Supplied records Block Start

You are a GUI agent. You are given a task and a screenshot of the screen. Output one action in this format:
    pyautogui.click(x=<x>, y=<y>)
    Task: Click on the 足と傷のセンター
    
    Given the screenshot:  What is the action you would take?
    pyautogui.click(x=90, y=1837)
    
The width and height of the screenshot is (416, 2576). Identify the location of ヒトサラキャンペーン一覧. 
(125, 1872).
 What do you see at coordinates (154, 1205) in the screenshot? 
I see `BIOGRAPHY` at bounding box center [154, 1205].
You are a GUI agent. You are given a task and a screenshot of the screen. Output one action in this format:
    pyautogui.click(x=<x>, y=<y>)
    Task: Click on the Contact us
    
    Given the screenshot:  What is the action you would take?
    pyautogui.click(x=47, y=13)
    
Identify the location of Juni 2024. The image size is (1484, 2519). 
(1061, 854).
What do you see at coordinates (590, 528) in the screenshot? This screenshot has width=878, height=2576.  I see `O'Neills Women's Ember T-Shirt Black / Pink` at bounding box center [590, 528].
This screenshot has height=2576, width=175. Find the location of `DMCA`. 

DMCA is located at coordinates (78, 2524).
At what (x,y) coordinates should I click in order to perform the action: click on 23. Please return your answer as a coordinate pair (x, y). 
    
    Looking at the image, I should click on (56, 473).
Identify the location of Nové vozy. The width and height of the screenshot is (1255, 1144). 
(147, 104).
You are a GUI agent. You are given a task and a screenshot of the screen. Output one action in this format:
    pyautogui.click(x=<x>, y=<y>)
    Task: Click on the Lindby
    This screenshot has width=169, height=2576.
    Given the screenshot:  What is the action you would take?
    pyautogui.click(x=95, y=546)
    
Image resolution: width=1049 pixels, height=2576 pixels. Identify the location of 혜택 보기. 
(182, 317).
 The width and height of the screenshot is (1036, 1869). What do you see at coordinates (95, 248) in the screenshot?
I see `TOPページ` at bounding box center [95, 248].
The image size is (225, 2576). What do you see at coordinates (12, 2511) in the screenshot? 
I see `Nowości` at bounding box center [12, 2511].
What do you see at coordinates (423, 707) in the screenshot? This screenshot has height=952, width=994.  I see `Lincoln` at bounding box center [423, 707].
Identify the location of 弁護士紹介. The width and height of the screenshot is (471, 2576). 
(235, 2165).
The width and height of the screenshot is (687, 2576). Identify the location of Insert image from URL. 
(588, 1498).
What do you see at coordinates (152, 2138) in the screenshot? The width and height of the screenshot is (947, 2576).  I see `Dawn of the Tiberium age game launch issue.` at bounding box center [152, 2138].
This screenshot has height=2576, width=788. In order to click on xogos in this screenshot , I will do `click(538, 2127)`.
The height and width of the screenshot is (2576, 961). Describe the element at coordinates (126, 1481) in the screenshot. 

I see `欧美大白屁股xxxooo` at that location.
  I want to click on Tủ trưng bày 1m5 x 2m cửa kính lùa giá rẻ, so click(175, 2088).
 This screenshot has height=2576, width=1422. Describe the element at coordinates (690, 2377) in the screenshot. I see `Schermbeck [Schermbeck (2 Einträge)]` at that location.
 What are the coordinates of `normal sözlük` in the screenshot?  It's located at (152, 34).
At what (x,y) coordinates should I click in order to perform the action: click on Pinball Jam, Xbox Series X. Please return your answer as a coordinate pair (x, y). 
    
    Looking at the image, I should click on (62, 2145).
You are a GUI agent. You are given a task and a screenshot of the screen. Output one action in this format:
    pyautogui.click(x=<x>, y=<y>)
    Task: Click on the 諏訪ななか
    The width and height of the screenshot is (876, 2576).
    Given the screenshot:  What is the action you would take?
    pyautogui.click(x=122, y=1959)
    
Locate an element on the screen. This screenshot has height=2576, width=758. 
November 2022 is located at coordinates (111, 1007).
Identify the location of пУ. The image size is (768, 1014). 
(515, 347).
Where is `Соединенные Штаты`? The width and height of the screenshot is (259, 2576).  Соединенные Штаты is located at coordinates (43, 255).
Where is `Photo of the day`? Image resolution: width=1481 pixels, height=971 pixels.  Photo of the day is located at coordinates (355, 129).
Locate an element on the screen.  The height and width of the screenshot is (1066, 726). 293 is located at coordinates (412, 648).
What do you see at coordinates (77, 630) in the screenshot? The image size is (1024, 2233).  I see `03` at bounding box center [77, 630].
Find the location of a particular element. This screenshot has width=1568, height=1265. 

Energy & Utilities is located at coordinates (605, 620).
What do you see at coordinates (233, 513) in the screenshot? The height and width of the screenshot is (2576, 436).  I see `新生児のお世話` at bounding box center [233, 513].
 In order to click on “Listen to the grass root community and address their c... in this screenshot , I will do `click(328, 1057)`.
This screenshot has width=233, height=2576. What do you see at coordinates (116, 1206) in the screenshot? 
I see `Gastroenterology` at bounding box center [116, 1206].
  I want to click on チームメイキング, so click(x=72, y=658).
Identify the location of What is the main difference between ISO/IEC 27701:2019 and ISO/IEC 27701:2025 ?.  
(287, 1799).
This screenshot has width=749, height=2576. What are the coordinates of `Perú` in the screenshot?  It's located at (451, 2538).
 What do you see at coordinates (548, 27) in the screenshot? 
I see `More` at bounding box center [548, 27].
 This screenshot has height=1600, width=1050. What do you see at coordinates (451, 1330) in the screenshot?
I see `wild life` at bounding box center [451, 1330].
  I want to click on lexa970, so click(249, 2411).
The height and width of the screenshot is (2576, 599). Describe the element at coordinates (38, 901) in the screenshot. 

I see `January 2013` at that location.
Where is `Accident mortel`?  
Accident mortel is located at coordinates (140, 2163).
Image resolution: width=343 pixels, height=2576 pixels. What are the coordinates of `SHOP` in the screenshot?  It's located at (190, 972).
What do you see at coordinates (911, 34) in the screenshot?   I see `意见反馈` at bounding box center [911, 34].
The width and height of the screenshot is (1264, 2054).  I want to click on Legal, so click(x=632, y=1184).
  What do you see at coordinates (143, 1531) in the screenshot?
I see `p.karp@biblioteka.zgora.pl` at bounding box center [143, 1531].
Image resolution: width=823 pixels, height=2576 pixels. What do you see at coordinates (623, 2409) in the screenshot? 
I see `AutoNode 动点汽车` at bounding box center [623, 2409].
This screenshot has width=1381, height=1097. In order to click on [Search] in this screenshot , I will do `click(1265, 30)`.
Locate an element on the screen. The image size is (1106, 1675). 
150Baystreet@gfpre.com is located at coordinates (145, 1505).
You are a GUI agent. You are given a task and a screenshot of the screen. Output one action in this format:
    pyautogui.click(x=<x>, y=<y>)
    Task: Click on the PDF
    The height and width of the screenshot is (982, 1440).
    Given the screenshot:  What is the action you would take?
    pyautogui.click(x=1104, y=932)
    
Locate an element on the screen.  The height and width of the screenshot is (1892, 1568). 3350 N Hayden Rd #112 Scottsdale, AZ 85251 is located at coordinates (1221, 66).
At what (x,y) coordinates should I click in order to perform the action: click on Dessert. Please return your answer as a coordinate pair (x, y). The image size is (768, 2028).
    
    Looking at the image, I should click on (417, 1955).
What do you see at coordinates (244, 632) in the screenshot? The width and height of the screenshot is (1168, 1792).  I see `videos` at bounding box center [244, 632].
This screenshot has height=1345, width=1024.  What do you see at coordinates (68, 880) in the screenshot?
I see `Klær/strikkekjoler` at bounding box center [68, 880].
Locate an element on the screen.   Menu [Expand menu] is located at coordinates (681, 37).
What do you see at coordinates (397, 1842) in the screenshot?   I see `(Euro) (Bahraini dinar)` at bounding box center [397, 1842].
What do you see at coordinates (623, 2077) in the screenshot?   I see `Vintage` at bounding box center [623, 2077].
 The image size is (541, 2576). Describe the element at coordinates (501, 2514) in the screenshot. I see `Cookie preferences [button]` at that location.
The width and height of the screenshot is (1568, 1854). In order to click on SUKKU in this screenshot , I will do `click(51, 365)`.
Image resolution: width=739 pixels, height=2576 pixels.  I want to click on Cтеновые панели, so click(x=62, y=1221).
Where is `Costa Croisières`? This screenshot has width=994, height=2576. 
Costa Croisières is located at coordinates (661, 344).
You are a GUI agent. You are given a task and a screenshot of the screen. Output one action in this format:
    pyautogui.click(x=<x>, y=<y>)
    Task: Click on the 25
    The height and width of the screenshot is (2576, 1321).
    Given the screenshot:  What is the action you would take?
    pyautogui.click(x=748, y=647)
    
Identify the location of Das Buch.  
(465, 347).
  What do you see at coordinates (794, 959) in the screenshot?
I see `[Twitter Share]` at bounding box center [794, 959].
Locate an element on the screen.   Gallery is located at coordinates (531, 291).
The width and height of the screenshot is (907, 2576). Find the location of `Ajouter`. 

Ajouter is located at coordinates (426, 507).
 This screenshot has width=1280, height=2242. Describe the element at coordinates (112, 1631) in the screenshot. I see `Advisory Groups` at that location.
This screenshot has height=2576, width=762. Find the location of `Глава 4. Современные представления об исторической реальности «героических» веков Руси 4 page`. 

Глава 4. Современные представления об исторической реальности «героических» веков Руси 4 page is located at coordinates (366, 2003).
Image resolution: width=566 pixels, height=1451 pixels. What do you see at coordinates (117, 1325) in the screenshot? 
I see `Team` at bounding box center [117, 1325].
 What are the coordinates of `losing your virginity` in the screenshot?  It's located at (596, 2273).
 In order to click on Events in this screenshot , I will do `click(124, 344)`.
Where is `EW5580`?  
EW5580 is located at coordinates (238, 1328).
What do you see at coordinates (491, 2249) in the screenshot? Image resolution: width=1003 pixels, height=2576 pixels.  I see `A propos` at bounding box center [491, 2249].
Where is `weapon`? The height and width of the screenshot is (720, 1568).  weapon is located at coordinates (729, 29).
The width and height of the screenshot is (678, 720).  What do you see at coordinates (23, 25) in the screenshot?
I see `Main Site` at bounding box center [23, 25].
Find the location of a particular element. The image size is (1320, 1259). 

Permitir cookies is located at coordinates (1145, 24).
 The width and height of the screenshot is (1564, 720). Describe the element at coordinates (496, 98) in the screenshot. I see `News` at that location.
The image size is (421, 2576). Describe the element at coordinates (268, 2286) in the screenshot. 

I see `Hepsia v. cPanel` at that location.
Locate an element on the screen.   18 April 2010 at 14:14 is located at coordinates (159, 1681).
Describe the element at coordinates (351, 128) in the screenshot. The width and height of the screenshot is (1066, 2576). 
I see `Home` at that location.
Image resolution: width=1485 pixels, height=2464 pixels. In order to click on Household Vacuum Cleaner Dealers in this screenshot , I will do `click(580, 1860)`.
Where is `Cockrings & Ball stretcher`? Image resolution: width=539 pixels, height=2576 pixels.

Supplied records Block End

* _Task statement_: Report each line in the data that holds the word "will".

* _Response_:
This screenshot has height=2576, width=788. In order to click on xogos in this screenshot , I will do `click(538, 2127)`.
 In order to click on “Listen to the grass root community and address their c... in this screenshot , I will do `click(328, 1057)`.
This screenshot has width=1381, height=1097. In order to click on [Search] in this screenshot , I will do `click(1265, 30)`.
The width and height of the screenshot is (1568, 1854). In order to click on SUKKU in this screenshot , I will do `click(51, 365)`.
 In order to click on Events in this screenshot , I will do `click(124, 344)`.
Image resolution: width=1485 pixels, height=2464 pixels. In order to click on Household Vacuum Cleaner Dealers in this screenshot , I will do `click(580, 1860)`.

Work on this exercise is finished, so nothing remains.